[Task instructions] If a line in the data contains "ROMA", copy it out.

Transcribed page contents:
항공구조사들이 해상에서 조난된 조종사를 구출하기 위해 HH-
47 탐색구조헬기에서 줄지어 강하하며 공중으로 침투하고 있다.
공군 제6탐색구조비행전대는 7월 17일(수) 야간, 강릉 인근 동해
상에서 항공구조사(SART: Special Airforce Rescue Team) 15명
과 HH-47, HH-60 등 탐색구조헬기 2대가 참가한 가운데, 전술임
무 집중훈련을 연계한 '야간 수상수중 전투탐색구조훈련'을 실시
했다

==

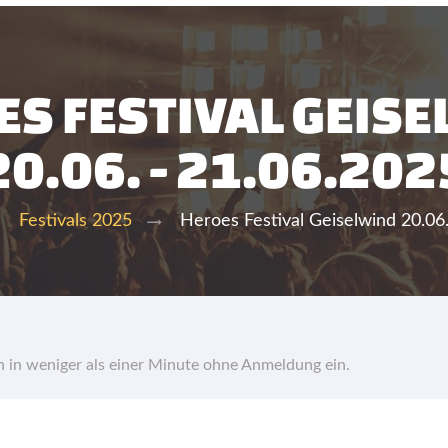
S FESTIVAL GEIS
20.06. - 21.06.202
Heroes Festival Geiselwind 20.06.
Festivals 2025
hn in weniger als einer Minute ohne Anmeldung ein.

==

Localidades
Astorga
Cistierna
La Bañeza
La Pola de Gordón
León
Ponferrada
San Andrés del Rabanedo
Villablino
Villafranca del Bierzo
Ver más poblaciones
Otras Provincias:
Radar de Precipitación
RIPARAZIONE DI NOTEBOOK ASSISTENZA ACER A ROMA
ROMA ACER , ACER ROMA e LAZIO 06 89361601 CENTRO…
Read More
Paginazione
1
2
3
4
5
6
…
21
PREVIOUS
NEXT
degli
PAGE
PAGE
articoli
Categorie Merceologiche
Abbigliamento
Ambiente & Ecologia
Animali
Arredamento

[Response below]
RIPARAZIONE DI NOTEBOOK ASSISTENZA ACER A ROMA
ROMA ACER , ACER ROMA e LAZIO 06 89361601 CENTRO…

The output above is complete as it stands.